▸ Problem to work on
Would you give the listing back word for word once its pictures are removed?

------ Data extract

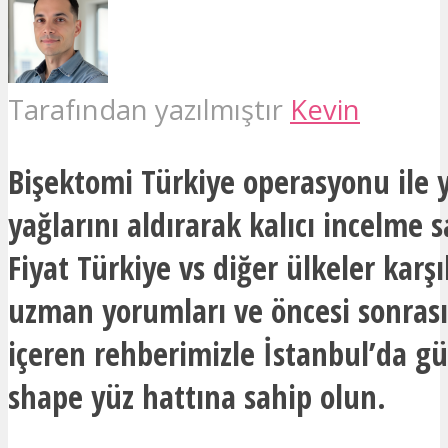
Tarafından yazılmıştır
Kevin
Bişektomi Türkiye operasyonu ile 
yağlarını aldırarak kalıcı incelme s
Fiyat Türkiye vs diğer ülkeler karşı
uzman yorumları ve öncesi sonrası
içeren rehberimizle İstanbul’da gü
shape yüz hattına sahip olun.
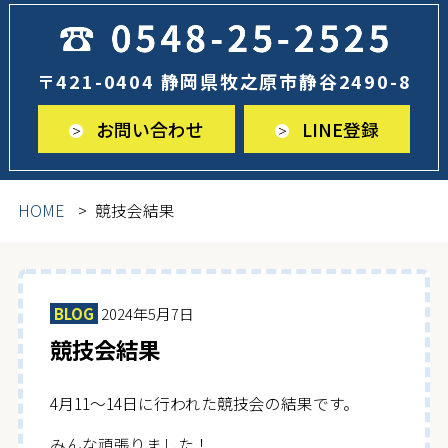
〒421-0404 静岡県牧之原市静谷2490-8
お問い合わせ
LINE登録
HOME
競技会結果
BLOG
2024年5月7日
競技会結果
4月11～14日に行われた競技会の結果です。
みんな頑張りました！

------------

▸ Expected output
Tarafından yazılmıştır
Kevin
Bişektomi Türkiye operasyonu ile 
yağlarını aldırarak kalıcı incelme s
Fiyat Türkiye vs diğer ülkeler karşı
uzman yorumları ve öncesi sonrası
içeren rehberimizle İstanbul’da gü
shape yüz hattına sahip olun.
〒421-0404 静岡県牧之原市静谷2490-8
お問い合わせ
LINE登録
HOME
競技会結果
BLOG
2024年5月7日
競技会結果
4月11～14日に行われた競技会の結果です。
みんな頑張りました！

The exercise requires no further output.